Although it was just a passing thought added to my otherwise serious analysis, I was trying to get at some kind of understanding. A miracle is a religious belief, a theological concept. The basic idea behind it is that god(s), saints or other supernatural beings may intervene on our behalf. The belief in a personal god who would intervene in human affairs became popular during the Axial Age. Before that time, the the great deities, the rulers of the universe were often portrayed as distant and aloof.

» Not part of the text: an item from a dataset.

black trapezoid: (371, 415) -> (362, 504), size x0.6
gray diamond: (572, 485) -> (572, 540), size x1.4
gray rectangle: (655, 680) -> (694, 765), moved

Speaking of D.M. Murdock’s scholarship, I previously explained that,

Prior to the New Kingdom, love (mri) was bestowed upon a subordinate by a superior which also included by a god bestowing love to a follower, but this was strictly hierarchical except in certain situations such as a leader being beloved by his people.  With the New Kingdom, love became a more common ideal where the follower could offer love to a god.  There was an equality in that the person could, through love, join with their god.  It was at this time that the epithet meri became extremely popular and was applied widely, in particular with Isis.

That is a very impressive transformation that happened and it was happening across many societies. This didn’t cross-cultural shift can’t be pinpointed to particular revolutions or reforms. It was a paradigm shift and it spread like a contagion, both its cause and origin being unknown. Now, that puts the American Revolution in perspective.

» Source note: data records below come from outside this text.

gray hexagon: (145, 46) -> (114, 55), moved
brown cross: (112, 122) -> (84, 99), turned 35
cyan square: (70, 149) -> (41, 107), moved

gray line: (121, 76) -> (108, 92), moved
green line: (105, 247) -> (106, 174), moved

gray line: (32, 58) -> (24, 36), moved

My interest in the history of religion precedes my interest in the history of politics and revolutions. This is how my interest in the Axial Age came about. In my last post, the focus was on social change and the relation between reform and revolution. I queried why so often reform always eventually fails leading to revolutions and those revolutions, even as they fail, force the reform that previously failed. This is fine. I say it is fine because it just is what it is and apparently can’t be otherwise. It’s just human nature on the collective level.

As this cyclical pattern has been going on for millennia, it seems doubtful it will likely change. Yet change happens across the long view of history. The Axial Age is probably the most important shift for all of modern civilization. I’ve hypothesized that the ensuing history was a playing out of this worldwide transformation of human society: personalizing of religion, universalizing of theology and politics, Arabic math and science, European Renaissance, Protestant Reformation, English Civil War, Revolutionary Era, globalization of imperialism, multiculturalism of colonialism, pseudo-scientific racialized slavery, and on and on.

I still don’t think the Axial Age transformation has yet played itself out. When this old paradigm creates problems so massive that they can’t be solved within that level of understanding, human society will either shift once again to some yet unknown paradigm or else self-destruct. That is why we need more than reform or revolution. We need a change that comes from a ‘higher’ level of thinking and functioning. Something that, from our limited perspective, would be akin to a miracle.

This puts us in a special position. During the Axial Age, people including the prophets lacked such broad historical perspective and understanding. We instead are facing the possibility of a paradigm shift with, if we choose, awareness. That could make all the difference. Maybe we don’t need to be stuck in cycles or be passengers of history passively waiting upon the future.

Our fate will be decided by the choices we make, not just or even necessarily in what we do but how we see, think and feel. Once you realize you are in a reality tunnel, you don’t need to know what is outside of it. All you have to do is look for an opening.